When Allan Zeman bought a site in the heart of Lan Kwai Fong 18 months ago, he knew exactly what sort of restaurant he wanted to add to his California Group stable. His brief to Branko Pahor, the designer, was visually specific: 'I often drive down Hollywood Road at night, and look at all those beautiful antiques in the windows, and I always used to think, 'Why can't we have a restaurant that looks like a shop on Hollywood Road?' 'I'd wanted a Chinese restaurant for a while but you need a lot of space for that. I'd always had my eye on this site. It used to be an old disco, dark and dingy, like walking into a cave, but I knew it had potential - it's 4,200 square feet, it has two levels and it has high ceilings.' China Lan Kwai Fong officially opens this week. It is the biggest of all the California Group restaurants (which include Indochine 1929, Thai Lemon Grass and Zona Rosa) and, yes, in the best possible way it looks like a shop in Hollywood Road.

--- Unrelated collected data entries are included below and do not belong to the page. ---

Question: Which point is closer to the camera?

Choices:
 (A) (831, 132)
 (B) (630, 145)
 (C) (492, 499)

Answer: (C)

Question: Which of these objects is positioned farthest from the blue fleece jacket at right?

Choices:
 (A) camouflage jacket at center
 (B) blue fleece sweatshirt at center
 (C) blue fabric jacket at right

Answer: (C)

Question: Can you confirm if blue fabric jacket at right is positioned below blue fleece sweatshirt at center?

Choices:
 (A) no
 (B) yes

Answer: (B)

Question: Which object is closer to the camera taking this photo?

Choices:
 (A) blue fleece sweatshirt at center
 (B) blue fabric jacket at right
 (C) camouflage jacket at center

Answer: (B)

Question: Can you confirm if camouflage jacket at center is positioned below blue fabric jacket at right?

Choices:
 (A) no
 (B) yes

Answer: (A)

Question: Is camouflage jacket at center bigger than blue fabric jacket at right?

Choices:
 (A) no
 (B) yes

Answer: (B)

There are cabinets filled with celadon, terracotta and jade. There is a X'ian warrior guarding the front window. There are stained glass panels on the walls. There are old lamps on sidetables and glass lanterns hanging from ceilings which have been carefully painted to simulate crackle glaze. Nothing is for sale, however, except the food.
If it all looks pleasantly familiar, then that's inevitable. Apart from anything else, there's a certain cinematic quality - perhaps it is no coincidence that it was sourced from a road called Hollywood - about such modern quaintness.

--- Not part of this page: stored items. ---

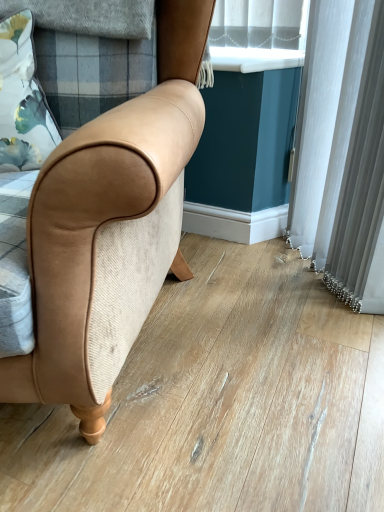 Locate an element on the screen. The image size is (384, 512). white plastic window sill at upper center is located at coordinates (254, 58).

The height and width of the screenshot is (512, 384). What are the coordinates of `floral fabric pillow at upper left` in the screenshot? It's located at (22, 99).

Considering the positions of objects floral fabric pillow at upper left and tan leather chair at center in the image provided, who is more to the left, floral fabric pillow at upper left or tan leather chair at center?

Positioned to the left is tan leather chair at center.

From the image's perspective, who appears lower, floral fabric pillow at upper left or tan leather chair at center?

tan leather chair at center is shown below in the image.

Is floral fabric pillow at upper left aimed at tan leather chair at center?

Yes.

From a real-world perspective, is floral fabric pillow at upper left located beneath tan leather chair at center?

Incorrect, from a real-world perspective, floral fabric pillow at upper left is higher than tan leather chair at center.

The width and height of the screenshot is (384, 512). In order to click on window sill that is behind the floral fabric pillow at upper left in this screenshot , I will do (x=254, y=58).

From the image's perspective, is floral fabric pillow at upper left on top of white plastic window sill at upper center?

No, from the image's perspective, floral fabric pillow at upper left is not above white plastic window sill at upper center.

Is floral fabric pillow at upper left bigger or smaller than white plastic window sill at upper center?

In the image, floral fabric pillow at upper left appears to be larger than white plastic window sill at upper center.

Is floral fabric pillow at upper left facing towards white plastic window sill at upper center?

No, floral fabric pillow at upper left does not turn towards white plastic window sill at upper center.

Does tan leather chair at center turn towards white plastic window sill at upper center?

No.

Based on the photo, is tan leather chair at center in contact with white plastic window sill at upper center?

tan leather chair at center is not next to white plastic window sill at upper center, and they're not touching.

Is tan leather chair at center further to the viewer compared to white plastic window sill at upper center?

No, it is not.

Can you confirm if tan leather chair at center is thinner than white plastic window sill at upper center?

No.

In the scene shown: Considering the relative sizes of tan leather chair at center and floral fabric pillow at upper left in the image provided, is tan leather chair at center thinner than floral fabric pillow at upper left?

No, tan leather chair at center is not thinner than floral fabric pillow at upper left.

Can you tell me how much tan leather chair at center and floral fabric pillow at upper left differ in facing direction?

tan leather chair at center and floral fabric pillow at upper left are facing 18.6 degrees away from each other.

From the image's perspective, which is above, tan leather chair at center or floral fabric pillow at upper left?

floral fabric pillow at upper left is shown above in the image.

Does tan leather chair at center touch floral fabric pillow at upper left?

There is a gap between tan leather chair at center and floral fabric pillow at upper left.

Does white plastic window sill at upper center have a lesser height compared to floral fabric pillow at upper left?

Correct, white plastic window sill at upper center is not as tall as floral fabric pillow at upper left.

Locate an element on the screen. pillow lying below the white plastic window sill at upper center (from the image's perspective) is located at coordinates (22, 99).

Does point (293, 57) come farther from viewer compared to point (22, 136)?

Yes, point (293, 57) is farther from viewer.

From a real-world perspective, is white plastic window sill at upper center physically located above or below floral fabric pillow at upper left?

white plastic window sill at upper center is situated higher than floral fabric pillow at upper left in the real world.

Is white plastic window sill at upper center spatially inside tan leather chair at center, or outside of it?

The correct answer is: outside.

From a real-world perspective, is white plastic window sill at upper center over tan leather chair at center?

Yes.

Between white plastic window sill at upper center and tan leather chair at center, which one has less height?

white plastic window sill at upper center.

At what (x,y) coordinates should I click in order to perform the action: click on chair below the floral fabric pillow at upper left (from a real-world perspective). Please return your answer as a coordinate pair (x, y). Image resolution: width=384 pixels, height=512 pixels. Looking at the image, I should click on (109, 228).

Image resolution: width=384 pixels, height=512 pixels. Identify the location of pillow on the left side of white plastic window sill at upper center. (22, 99).

Considering their positions, is tan leather chair at center positioned further to white plastic window sill at upper center than floral fabric pillow at upper left?

Based on the image, tan leather chair at center appears to be further to white plastic window sill at upper center.

Considering their positions, is white plastic window sill at upper center positioned further to tan leather chair at center than floral fabric pillow at upper left?

white plastic window sill at upper center.

When comparing their distances from tan leather chair at center, does floral fabric pillow at upper left or white plastic window sill at upper center seem further?

white plastic window sill at upper center.

Looking at the image, which one is located closer to white plastic window sill at upper center, floral fabric pillow at upper left or tan leather chair at center?

floral fabric pillow at upper left is closer to white plastic window sill at upper center.

When comparing their distances from floral fabric pillow at upper left, does white plastic window sill at upper center or tan leather chair at center seem further?

white plastic window sill at upper center.

In the scene shown: Looking at the image, which one is located further to floral fabric pillow at upper left, tan leather chair at center or white plastic window sill at upper center?

white plastic window sill at upper center is further to floral fabric pillow at upper left.

Where is `pillow located between tan leather chair at center and white plastic window sill at upper center in the depth direction`? pillow located between tan leather chair at center and white plastic window sill at upper center in the depth direction is located at coordinates [x=22, y=99].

'When we did Thai Lemon Grass we'd gone immediately to Bangkok,' says Pahor. 'The inspiration for that came from walking around, visiting places in Thailand. But we're in China already, so for this one we went to look at the Luk Yu Teahouse and the China Club.
'We didn't want to be either of them - Allan doesn't want to copy anybody - but we wanted to capture a feeling of China from a bygone era.' The effect is curiously closer to a Chinese version of the Titanic than to a landlocked diner (with the added advantage that ice in Lan Kwai Fong is generally confined to people's glasses). The unusual fact that the space stretches all the way from Lan Kwai Fong back to D'Aguilar Street, with natural daylight visible at both ends, conveys the impression of some self-contained vessel.
The fronds of greenery, the golden pools of light, the starched napery, the silver chopsticks and the dark wood panelling add to the sense of a luxurious voyage along the Pearl River delta in an earlier part of the 20th century.
That illusion happens to be a by-product of the restaurant's dimensions. But Zeman and Pahor spent months carefully sourcing items which would welcome diners to another time.